For each line below that contains the string "Source", copy that line.
[[ Given entries open ]]
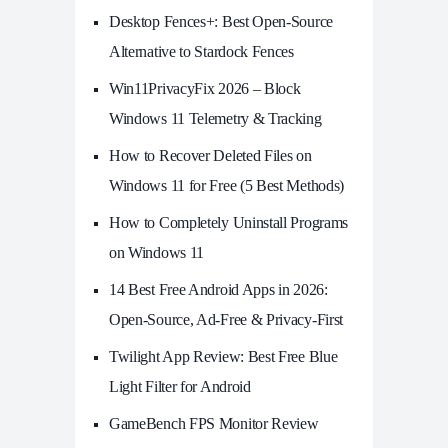
Desktop Fences+: Best Open‑Source
Alternative to Stardock Fences
Win11PrivacyFix 2026 – Block
Windows 11 Telemetry & Tracking
How to Recover Deleted Files on
Windows 11 for Free (5 Best Methods)
How to Completely Uninstall Programs
on Windows 11
14 Best Free Android Apps in 2026:
Open-Source, Ad-Free & Privacy-First
Twilight App Review: Best Free Blue
Light Filter for Android
GameBench FPS Monitor Review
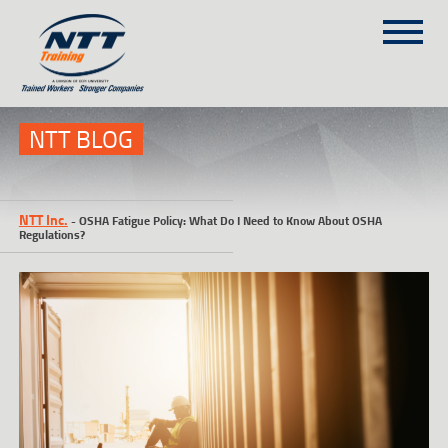
SITEMAP
(303) 649-9980
NTT BLOG
TRAINING COURSES
NTT Inc.
-
OSHA Fatigue Policy: What Do I Need to Know About OSHA
ON-SITE TRAINING
Regulations?
NTT SELF-PACED ON-LINE
SCHEDULE
BLOG
ABOUT NTT
CONTACT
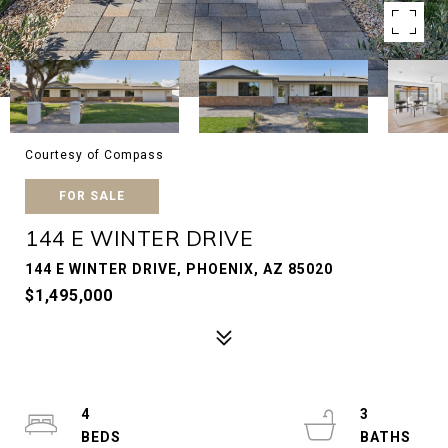
Courtesy of Compass
FOR SALE
144 E WINTER DRIVE
144 E WINTER DRIVE, PHOENIX, AZ 85020
$1,495,000
4
3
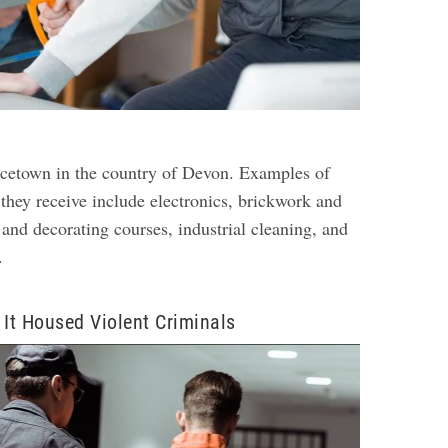
rincetown in the country of Devon. Examples of
 they receive include electronics, brickwork and
 and decorating courses, industrial cleaning, and
.
 It Housed Violent Criminals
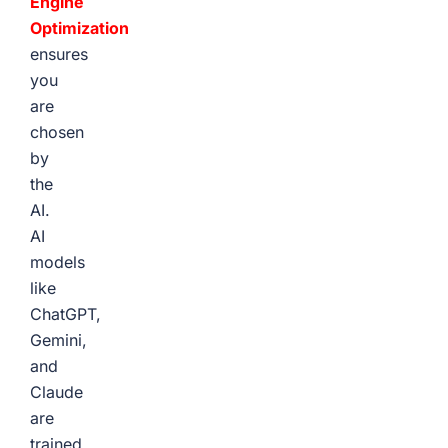
Engine
Optimization
ensures
you
are
chosen
by
the
AI.
AI
models
like
ChatGPT,
Gemini,
and
Claude
are
trained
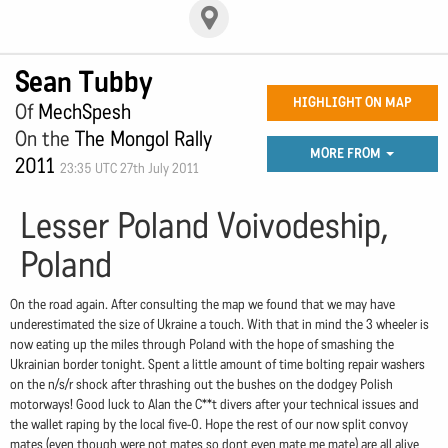
Sean Tubby
HIGHLIGHT ON MAP
Of
MechSpesh
On the
The Mongol Rally
MORE FROM
2011
23:35 UTC 27th July 2011
Lesser Poland Voivodeship,
Poland
On the road again. After consulting the map we found that we may have
underestimated the size of Ukraine a touch. With that in mind the 3 wheeler is
now eating up the miles through Poland with the hope of smashing the
Ukrainian border tonight. Spent a little amount of time bolting repair washers
on the n/s/r shock after thrashing out the bushes on the dodgey Polish
motorways! Good luck to Alan the C**t divers after your technical issues and
the wallet raping by the local five-0. Hope the rest of our now split convoy
mates (even though were not mates so dont even mate me mate) are all alive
[[ Given entries closed ]]
▶ _Response for this exercise_
Desktop Fences+: Best Open‑Source
Open-Source, Ad-Free & Privacy-First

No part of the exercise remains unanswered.